Assignment: Each record that comes next should be output exactly; pictures do not belong in the copy.

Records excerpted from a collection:

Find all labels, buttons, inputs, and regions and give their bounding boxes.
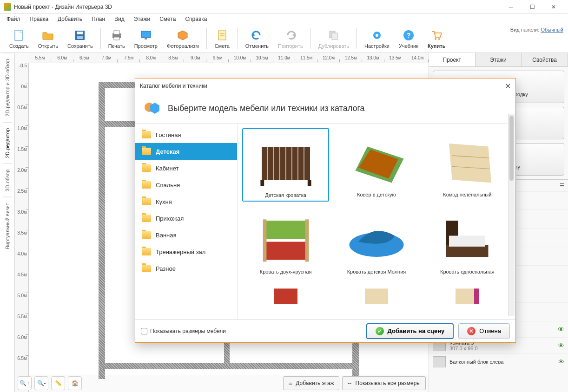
list-item[interactable]: Балконный блок слева👁 [429,354,568,370]
main-toolbar: Создать Открыть Сохранить Печать Просмот… [0,24,568,53]
category-item[interactable]: Детская [135,143,237,160]
maximize-button[interactable]: ☐ [522,0,543,14]
gallery-item[interactable]: Кровать двух-ярусная [242,205,329,278]
gallery-item[interactable] [424,281,511,311]
gallery-item[interactable] [242,281,329,311]
tab-3d[interactable]: 3D-обзор [3,163,12,197]
buy-button[interactable]: Купить [423,27,450,50]
category-item[interactable]: Разное [135,260,237,277]
eye-icon[interactable]: 👁 [558,358,564,366]
category-item[interactable]: Тренажерный зал [135,243,237,260]
svg-rect-56 [365,288,388,304]
svg-rect-8 [145,38,147,39]
dialog-close-button[interactable]: ✕ [505,82,511,91]
help-icon: ? [402,28,416,42]
close-button[interactable]: ✕ [543,0,564,14]
redo-icon [284,28,297,42]
ruler-tick: 5.5м [29,53,51,63]
ruler-horizontal: 5.5м6.0м6.5м7.0м7.5м8.0м8.5м9.0м9.5м10.0… [29,53,429,63]
ruler-tick: 0м [15,84,28,105]
undo-button[interactable]: Отменить [241,27,273,50]
canvas-actions: ≣Добавить этаж ↔Показывать все размеры [283,376,426,390]
menu-floors[interactable]: Этажи [130,15,154,23]
add-to-scene-button[interactable]: ✓Добавить на сцену [366,323,454,339]
dialog-heading: Выберите модель мебели или техники из ка… [168,104,365,113]
estimate-button[interactable]: Смета [210,27,235,50]
folder-icon [142,181,151,189]
svg-rect-50 [305,219,309,261]
minimize-button[interactable]: ─ [500,0,522,14]
zoom-in-button[interactable]: 🔍+ [18,376,32,390]
category-item[interactable]: Кабинет [135,160,237,176]
ruler-tick: 14.0м [406,53,429,63]
list-view-icon[interactable]: ☰ [560,183,564,189]
menu-help[interactable]: Справка [181,15,211,23]
gallery-item[interactable] [333,281,420,311]
show-sizes-checkbox[interactable]: Показывать размеры мебели [141,328,226,334]
duplicate-button[interactable]: Дублировать [314,27,354,50]
item-label: Кровать односпальная [427,269,508,274]
menu-view[interactable]: Вид [111,15,128,23]
preview-button[interactable]: Просмотр [130,27,162,50]
svg-rect-47 [264,221,307,239]
eye-icon[interactable]: 👁 [558,342,564,349]
zoom-out-button[interactable]: 🔍- [34,376,48,390]
photoreal-button[interactable]: Фотореализм [162,27,204,50]
item-label: Кровать двух-ярусная [245,269,326,274]
category-item[interactable]: Прихожая [135,210,237,227]
gallery-item[interactable]: Детская кроватка [242,128,329,202]
ruler-tick: 11.0м [273,53,296,63]
menu-file[interactable]: Файл [3,15,24,23]
tab-2d[interactable]: 2D-редактор [3,122,12,163]
layers-icon: ≣ [288,380,293,386]
gallery-item[interactable]: Кровать односпальная [424,205,511,278]
svg-point-20 [438,38,440,40]
category-item[interactable]: Кухня [135,193,237,210]
home-button[interactable]: 🏠 [68,376,82,390]
open-button[interactable]: Открыть [33,27,63,50]
measure-button[interactable]: 📏 [51,376,65,390]
print-button[interactable]: Печать [104,27,130,50]
category-item[interactable]: Ванная [135,227,237,243]
item-thumbnail [336,209,416,269]
tab-properties[interactable]: Свойства [522,53,568,66]
add-floor-button[interactable]: ≣Добавить этаж [283,376,339,390]
dialog-title: Каталог мебели и техники [140,83,207,89]
menu-plan[interactable]: План [88,15,109,23]
panel-mode-link[interactable]: Обычный [541,27,563,33]
tab-2d3d[interactable]: 2D-редактор и 3D-обзор [3,53,12,122]
menu-edit[interactable]: Правка [26,15,53,23]
folder-icon [142,148,151,155]
gallery-item[interactable]: Ковер в детскую [333,128,420,202]
tab-project[interactable]: Проект [429,53,476,66]
svg-rect-53 [446,245,489,257]
ruler-tick: 2.5м [15,189,28,209]
redo-button[interactable]: Повторить [273,27,308,50]
save-button[interactable]: Сохранить [63,27,98,50]
tab-floors[interactable]: Этажи [476,53,522,66]
settings-button[interactable]: Настройки [360,27,394,50]
tab-virtual[interactable]: Виртуальный визит [3,197,12,255]
gallery-item[interactable]: Комод пеленальный [424,128,511,202]
create-button[interactable]: Создать [5,27,33,50]
ruler-tick: 10.5м [251,53,273,63]
catalog-icon [143,99,161,118]
eye-icon[interactable]: 👁 [558,326,564,333]
ruler-tick: 6.5м [15,356,28,377]
item-thumbnail [245,209,326,269]
menu-estimate[interactable]: Смета [156,15,179,23]
item-thumbnail [245,285,326,308]
ruler-tick: 5.0м [15,293,28,314]
item-gallery: Детская кроваткаКовер в детскуюКомод пел… [238,124,515,319]
item-label: Детская кроватка [246,192,325,198]
ruler-tick: 12.5м [340,53,362,63]
gallery-scrollbar[interactable] [508,124,515,316]
menu-add[interactable]: Добавить [54,15,86,23]
category-item[interactable]: Гостиная [135,126,237,143]
svg-rect-49 [263,219,266,261]
gallery-item[interactable]: Кровать детская Молния [333,205,420,278]
category-item[interactable]: Спальня [135,176,237,193]
show-dims-button[interactable]: ↔Показывать все размеры [342,376,426,390]
tutorial-button[interactable]: ?Учебник [394,27,423,50]
cancel-button[interactable]: ✕Отмена [458,323,510,339]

Your response:
Find all labels, buttons, inputs, and regions and give their bounding boxes.
list-item[interactable]: Балконный блок слева👁 [429,354,568,370]
main-toolbar: Создать Открыть Сохранить Печать Просмот… [0,24,568,53]
category-item[interactable]: Детская [135,143,237,160]
maximize-button[interactable]: ☐ [522,0,543,14]
gallery-item[interactable]: Кровать двух-ярусная [242,205,329,278]
gallery-item[interactable] [424,281,511,311]
gallery-item[interactable] [242,281,329,311]
tab-3d[interactable]: 3D-обзор [3,163,12,197]
buy-button[interactable]: Купить [423,27,450,50]
category-item[interactable]: Разное [135,260,237,277]
eye-icon[interactable]: 👁 [558,358,564,366]
category-item[interactable]: Тренажерный зал [135,243,237,260]
svg-rect-56 [365,288,388,304]
svg-rect-8 [145,38,147,39]
dialog-close-button[interactable]: ✕ [505,82,511,91]
help-icon: ? [402,28,416,42]
close-button[interactable]: ✕ [543,0,564,14]
redo-icon [284,28,297,42]
ruler-tick: 5.5м [29,53,51,63]
ruler-horizontal: 5.5м6.0м6.5м7.0м7.5м8.0м8.5м9.0м9.5м10.0… [29,53,429,63]
ruler-tick: 0м [15,84,28,105]
undo-button[interactable]: Отменить [241,27,273,50]
canvas-actions: ≣Добавить этаж ↔Показывать все размеры [283,376,426,390]
menu-floors[interactable]: Этажи [130,15,154,23]
add-to-scene-button[interactable]: ✓Добавить на сцену [366,323,454,339]
dialog-heading: Выберите модель мебели или техники из ка… [168,104,365,113]
estimate-button[interactable]: Смета [210,27,235,50]
folder-icon [142,181,151,189]
svg-rect-50 [305,219,309,261]
minimize-button[interactable]: ─ [500,0,522,14]
zoom-in-button[interactable]: 🔍+ [18,376,32,390]
category-item[interactable]: Кабинет [135,160,237,176]
ruler-tick: 14.0м [406,53,429,63]
list-view-icon[interactable]: ☰ [560,183,564,189]
menu-help[interactable]: Справка [181,15,211,23]
gallery-item[interactable] [333,281,420,311]
show-sizes-checkbox[interactable]: Показывать размеры мебели [141,328,226,334]
duplicate-button[interactable]: Дублировать [314,27,354,50]
item-label: Кровать односпальная [427,269,508,274]
menu-view[interactable]: Вид [111,15,128,23]
preview-button[interactable]: Просмотр [130,27,162,50]
svg-rect-47 [264,221,307,239]
eye-icon[interactable]: 👁 [558,342,564,349]
zoom-out-button[interactable]: 🔍- [34,376,48,390]
photoreal-button[interactable]: Фотореализм [162,27,204,50]
item-label: Кровать двух-ярусная [245,269,326,274]
category-item[interactable]: Прихожая [135,210,237,227]
gallery-item[interactable]: Детская кроватка [242,128,329,202]
ruler-tick: 11.0м [273,53,296,63]
menu-file[interactable]: Файл [3,15,24,23]
tab-2d[interactable]: 2D-редактор [3,122,12,163]
layers-icon: ≣ [288,380,293,386]
gallery-item[interactable]: Кровать односпальная [424,205,511,278]
svg-point-20 [438,38,440,40]
category-item[interactable]: Кухня [135,193,237,210]
home-button[interactable]: 🏠 [68,376,82,390]
open-button[interactable]: Открыть [33,27,63,50]
measure-button[interactable]: 📏 [51,376,65,390]
print-button[interactable]: Печать [104,27,130,50]
category-item[interactable]: Ванная [135,227,237,243]
item-thumbnail [336,209,416,269]
tab-properties[interactable]: Свойства [522,53,568,66]
add-floor-button[interactable]: ≣Добавить этаж [283,376,339,390]
dialog-title: Каталог мебели и техники [140,83,207,89]
menu-plan[interactable]: План [88,15,109,23]
panel-mode-link[interactable]: Обычный [541,27,563,33]
tab-2d3d[interactable]: 2D-редактор и 3D-обзор [3,53,12,122]
menu-edit[interactable]: Правка [26,15,53,23]
folder-icon [142,148,151,155]
gallery-item[interactable]: Ковер в детскую [333,128,420,202]
tab-project[interactable]: Проект [429,53,476,66]
svg-rect-53 [446,245,489,257]
ruler-tick: 2.5м [15,189,28,209]
redo-button[interactable]: Повторить [273,27,308,50]
save-button[interactable]: Сохранить [63,27,98,50]
tab-floors[interactable]: Этажи [476,53,522,66]
settings-button[interactable]: Настройки [360,27,394,50]
tab-virtual[interactable]: Виртуальный визит [3,197,12,255]
gallery-item[interactable]: Комод пеленальный [424,128,511,202]
create-button[interactable]: Создать [5,27,33,50]
ruler-tick: 10.5м [251,53,273,63]
catalog-icon [143,99,161,118]
eye-icon[interactable]: 👁 [558,326,564,333]
ruler-tick: 6.5м [15,356,28,377]
item-thumbnail [245,209,326,269]
menu-estimate[interactable]: Смета [156,15,179,23]
item-thumbnail [245,285,326,308]
ruler-tick: 5.0м [15,293,28,314]
item-gallery: Детская кроваткаКовер в детскуюКомод пел… [238,124,515,319]
item-label: Детская кроватка [246,192,325,198]
ruler-tick: 12.5м [340,53,362,63]
gallery-scrollbar[interactable] [508,124,515,316]
menu-add[interactable]: Добавить [54,15,86,23]
category-item[interactable]: Гостиная [135,126,237,143]
svg-rect-49 [263,219,266,261]
gallery-item[interactable]: Кровать детская Молния [333,205,420,278]
category-item[interactable]: Спальня [135,176,237,193]
show-dims-button[interactable]: ↔Показывать все размеры [342,376,426,390]
tutorial-button[interactable]: ?Учебник [394,27,423,50]
cancel-button[interactable]: ✕Отмена [458,323,510,339]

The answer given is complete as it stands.